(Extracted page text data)
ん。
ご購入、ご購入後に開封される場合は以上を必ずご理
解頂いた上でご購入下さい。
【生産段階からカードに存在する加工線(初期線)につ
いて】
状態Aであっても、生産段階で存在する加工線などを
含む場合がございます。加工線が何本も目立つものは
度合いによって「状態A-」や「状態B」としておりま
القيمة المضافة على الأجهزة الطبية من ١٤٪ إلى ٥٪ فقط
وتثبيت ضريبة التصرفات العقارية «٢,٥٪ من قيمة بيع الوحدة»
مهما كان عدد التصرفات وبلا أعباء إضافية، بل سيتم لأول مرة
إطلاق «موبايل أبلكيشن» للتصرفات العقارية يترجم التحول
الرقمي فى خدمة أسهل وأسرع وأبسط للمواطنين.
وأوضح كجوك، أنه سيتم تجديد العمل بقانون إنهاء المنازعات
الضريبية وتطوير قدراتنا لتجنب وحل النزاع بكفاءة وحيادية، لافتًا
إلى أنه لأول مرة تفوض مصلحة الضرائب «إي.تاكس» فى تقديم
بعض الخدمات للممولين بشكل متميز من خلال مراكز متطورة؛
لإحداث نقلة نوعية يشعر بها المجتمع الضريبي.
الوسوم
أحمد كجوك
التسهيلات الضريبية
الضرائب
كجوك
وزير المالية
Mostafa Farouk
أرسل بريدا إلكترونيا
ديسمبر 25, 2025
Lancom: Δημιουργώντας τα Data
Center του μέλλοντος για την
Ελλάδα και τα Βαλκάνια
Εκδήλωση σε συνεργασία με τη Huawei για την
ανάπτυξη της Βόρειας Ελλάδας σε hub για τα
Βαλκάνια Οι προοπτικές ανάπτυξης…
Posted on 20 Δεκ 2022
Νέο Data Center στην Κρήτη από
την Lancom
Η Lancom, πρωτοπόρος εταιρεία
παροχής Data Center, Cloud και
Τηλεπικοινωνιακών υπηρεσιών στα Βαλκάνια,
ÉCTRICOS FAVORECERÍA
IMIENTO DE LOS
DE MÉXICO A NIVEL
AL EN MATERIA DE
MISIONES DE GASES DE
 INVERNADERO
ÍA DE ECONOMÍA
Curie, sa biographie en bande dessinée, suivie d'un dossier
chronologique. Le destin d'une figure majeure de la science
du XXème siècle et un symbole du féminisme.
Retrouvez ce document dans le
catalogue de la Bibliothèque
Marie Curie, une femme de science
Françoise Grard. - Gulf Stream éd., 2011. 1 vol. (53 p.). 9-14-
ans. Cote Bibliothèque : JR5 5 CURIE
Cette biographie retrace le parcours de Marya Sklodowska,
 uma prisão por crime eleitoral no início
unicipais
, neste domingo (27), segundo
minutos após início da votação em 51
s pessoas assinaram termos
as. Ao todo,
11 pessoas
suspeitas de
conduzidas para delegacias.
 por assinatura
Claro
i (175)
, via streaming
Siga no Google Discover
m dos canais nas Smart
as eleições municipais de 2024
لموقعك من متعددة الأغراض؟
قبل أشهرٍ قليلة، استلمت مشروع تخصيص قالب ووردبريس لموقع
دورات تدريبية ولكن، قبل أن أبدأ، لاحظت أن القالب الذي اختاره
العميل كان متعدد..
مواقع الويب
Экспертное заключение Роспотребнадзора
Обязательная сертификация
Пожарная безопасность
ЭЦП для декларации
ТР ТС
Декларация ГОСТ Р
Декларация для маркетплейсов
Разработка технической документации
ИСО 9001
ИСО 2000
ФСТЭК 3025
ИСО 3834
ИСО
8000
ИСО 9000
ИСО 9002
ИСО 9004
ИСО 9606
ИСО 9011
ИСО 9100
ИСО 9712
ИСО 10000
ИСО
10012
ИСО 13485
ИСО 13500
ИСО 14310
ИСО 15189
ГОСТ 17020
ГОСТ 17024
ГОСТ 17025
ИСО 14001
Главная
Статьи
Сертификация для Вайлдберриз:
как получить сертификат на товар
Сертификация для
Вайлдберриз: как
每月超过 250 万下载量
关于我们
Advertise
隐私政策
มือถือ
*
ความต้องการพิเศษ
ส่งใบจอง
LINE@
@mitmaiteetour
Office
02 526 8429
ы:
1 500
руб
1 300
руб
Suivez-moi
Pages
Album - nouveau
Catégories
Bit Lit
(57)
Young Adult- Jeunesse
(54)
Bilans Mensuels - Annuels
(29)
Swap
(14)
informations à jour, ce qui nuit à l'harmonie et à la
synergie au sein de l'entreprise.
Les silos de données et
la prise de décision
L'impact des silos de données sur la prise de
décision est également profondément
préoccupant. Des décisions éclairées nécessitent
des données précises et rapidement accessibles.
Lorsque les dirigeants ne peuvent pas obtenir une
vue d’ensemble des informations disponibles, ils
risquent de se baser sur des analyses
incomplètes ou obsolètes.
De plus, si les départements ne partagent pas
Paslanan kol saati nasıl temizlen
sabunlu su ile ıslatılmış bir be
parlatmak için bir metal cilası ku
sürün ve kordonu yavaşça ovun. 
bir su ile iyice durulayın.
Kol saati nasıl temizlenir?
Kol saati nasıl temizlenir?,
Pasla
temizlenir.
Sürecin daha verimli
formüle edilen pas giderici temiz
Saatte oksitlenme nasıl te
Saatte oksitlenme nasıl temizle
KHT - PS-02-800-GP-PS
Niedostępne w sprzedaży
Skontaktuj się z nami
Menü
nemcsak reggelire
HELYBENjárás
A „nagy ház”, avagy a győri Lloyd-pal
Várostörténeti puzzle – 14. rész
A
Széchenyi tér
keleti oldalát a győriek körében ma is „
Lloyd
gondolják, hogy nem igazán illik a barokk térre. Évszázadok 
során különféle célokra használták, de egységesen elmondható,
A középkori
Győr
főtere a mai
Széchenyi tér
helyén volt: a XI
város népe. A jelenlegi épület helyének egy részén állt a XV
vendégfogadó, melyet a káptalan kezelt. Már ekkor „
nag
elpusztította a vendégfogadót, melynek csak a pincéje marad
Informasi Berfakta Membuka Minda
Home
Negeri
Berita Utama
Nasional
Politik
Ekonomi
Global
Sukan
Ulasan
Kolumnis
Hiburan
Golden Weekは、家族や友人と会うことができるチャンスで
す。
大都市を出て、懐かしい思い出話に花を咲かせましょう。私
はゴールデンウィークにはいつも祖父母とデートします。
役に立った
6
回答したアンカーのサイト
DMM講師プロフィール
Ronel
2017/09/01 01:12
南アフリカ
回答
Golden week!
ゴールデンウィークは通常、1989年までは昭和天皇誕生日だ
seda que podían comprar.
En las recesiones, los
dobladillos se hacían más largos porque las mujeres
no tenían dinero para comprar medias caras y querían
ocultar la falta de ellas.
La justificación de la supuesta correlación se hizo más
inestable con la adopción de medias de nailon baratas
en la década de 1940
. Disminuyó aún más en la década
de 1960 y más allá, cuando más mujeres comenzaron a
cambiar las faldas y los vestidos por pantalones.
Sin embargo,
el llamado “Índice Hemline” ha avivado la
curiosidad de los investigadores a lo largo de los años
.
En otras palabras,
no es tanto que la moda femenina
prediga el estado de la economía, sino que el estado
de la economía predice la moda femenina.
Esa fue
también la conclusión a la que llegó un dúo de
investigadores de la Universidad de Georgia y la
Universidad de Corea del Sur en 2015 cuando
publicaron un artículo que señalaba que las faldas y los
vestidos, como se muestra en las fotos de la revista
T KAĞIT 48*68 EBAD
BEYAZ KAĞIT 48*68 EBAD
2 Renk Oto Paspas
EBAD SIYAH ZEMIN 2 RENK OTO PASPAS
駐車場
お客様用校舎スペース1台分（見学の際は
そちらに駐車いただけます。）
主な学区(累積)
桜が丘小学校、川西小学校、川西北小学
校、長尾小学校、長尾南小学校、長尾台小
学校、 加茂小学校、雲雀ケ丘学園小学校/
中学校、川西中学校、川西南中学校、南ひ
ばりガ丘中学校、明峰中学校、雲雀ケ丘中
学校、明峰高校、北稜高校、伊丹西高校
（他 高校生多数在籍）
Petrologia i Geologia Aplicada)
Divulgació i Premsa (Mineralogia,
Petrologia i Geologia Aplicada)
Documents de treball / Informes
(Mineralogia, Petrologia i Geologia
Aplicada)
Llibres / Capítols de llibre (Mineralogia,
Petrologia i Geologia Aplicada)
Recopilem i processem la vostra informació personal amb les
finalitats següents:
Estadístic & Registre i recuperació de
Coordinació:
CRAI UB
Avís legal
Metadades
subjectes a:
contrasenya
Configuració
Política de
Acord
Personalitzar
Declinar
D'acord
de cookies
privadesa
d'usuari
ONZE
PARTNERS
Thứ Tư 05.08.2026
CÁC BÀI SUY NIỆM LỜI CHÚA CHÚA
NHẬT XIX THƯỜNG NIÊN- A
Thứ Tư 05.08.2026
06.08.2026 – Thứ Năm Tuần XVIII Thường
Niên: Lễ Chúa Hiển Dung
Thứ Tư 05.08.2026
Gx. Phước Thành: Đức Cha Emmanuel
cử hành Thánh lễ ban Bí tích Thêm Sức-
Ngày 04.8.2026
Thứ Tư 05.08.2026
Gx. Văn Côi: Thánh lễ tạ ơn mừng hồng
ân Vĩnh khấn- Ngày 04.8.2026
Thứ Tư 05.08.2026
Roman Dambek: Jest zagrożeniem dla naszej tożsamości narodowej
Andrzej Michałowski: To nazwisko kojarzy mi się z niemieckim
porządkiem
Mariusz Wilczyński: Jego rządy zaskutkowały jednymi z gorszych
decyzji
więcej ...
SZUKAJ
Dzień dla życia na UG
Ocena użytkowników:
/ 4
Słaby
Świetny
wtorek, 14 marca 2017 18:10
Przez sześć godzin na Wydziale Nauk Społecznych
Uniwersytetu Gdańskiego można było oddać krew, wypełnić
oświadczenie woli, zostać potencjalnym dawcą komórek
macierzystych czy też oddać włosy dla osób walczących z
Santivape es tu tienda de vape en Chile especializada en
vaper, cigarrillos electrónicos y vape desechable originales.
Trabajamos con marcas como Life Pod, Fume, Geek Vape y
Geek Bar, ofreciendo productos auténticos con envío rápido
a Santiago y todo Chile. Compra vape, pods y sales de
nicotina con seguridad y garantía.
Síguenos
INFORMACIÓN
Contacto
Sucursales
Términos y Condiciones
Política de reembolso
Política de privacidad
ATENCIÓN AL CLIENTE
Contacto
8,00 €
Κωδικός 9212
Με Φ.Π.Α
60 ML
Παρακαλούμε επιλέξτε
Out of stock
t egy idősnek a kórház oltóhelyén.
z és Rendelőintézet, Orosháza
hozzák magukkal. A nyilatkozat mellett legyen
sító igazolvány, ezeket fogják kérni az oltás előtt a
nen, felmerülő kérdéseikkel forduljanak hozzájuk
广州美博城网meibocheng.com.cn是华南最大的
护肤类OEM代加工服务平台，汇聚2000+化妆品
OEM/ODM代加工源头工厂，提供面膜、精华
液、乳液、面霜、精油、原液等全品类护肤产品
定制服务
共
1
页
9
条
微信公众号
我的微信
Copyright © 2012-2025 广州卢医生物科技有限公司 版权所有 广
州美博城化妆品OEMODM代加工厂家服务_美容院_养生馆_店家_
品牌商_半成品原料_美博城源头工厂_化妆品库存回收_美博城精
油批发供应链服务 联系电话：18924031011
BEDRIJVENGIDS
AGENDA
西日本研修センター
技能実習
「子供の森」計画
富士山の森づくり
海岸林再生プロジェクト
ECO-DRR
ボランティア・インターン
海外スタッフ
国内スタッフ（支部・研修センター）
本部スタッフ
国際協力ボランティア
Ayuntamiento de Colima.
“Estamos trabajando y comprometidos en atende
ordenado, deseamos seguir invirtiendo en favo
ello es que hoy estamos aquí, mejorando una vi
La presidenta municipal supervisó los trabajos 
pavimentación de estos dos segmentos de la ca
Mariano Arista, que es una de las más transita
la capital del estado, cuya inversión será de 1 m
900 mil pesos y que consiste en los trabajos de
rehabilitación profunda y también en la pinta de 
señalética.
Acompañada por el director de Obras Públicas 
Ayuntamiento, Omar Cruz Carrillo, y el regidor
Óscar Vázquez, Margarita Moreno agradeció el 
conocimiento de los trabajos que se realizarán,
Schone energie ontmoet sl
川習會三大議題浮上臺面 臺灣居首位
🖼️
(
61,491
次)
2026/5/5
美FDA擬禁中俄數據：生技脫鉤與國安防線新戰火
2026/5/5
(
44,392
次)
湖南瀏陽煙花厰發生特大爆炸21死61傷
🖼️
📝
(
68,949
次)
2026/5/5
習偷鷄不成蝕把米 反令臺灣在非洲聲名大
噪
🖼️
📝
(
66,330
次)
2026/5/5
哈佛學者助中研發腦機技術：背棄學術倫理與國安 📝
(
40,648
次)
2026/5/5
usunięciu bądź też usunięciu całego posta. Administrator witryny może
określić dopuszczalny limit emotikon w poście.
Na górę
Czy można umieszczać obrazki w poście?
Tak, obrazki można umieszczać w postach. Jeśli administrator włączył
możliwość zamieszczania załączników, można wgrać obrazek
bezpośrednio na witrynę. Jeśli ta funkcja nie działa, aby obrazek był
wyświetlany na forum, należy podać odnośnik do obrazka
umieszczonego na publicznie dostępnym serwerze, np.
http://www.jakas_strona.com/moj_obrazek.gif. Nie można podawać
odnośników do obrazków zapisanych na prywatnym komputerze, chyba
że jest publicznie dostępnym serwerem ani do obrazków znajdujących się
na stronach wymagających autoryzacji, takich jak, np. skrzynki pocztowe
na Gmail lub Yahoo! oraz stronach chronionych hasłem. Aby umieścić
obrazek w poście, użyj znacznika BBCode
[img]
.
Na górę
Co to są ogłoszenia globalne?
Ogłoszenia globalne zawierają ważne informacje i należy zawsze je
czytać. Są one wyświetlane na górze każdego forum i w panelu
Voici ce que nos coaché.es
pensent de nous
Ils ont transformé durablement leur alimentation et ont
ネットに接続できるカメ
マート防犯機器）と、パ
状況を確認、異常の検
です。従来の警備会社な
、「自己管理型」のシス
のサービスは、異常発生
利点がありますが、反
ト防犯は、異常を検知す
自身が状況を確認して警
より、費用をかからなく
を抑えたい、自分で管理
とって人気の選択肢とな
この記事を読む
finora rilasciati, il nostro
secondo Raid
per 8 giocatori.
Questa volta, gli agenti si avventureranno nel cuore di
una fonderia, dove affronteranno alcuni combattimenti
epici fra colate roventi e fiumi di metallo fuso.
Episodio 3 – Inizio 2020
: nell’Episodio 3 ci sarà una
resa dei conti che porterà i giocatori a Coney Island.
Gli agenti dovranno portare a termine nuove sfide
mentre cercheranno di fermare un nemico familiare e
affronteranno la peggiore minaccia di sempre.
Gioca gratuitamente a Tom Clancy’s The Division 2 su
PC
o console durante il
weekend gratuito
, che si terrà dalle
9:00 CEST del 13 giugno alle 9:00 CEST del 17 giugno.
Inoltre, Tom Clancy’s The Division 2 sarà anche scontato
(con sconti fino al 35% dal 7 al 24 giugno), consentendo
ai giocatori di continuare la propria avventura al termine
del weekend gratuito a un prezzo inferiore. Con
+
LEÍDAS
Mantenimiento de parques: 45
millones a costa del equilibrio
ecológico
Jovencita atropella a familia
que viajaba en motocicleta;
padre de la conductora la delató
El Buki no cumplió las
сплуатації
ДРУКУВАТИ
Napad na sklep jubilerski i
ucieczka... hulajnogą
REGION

- Try it
Lines that hold the word "لأول" are the ones to copy from the entries above.

- Answer to the exercise
مهما كان عدد التصرفات وبلا أعباء إضافية، بل سيتم لأول مرة
إلى أنه لأول مرة تفوض مصلحة الضرائب «إي.تاكس» فى تقديم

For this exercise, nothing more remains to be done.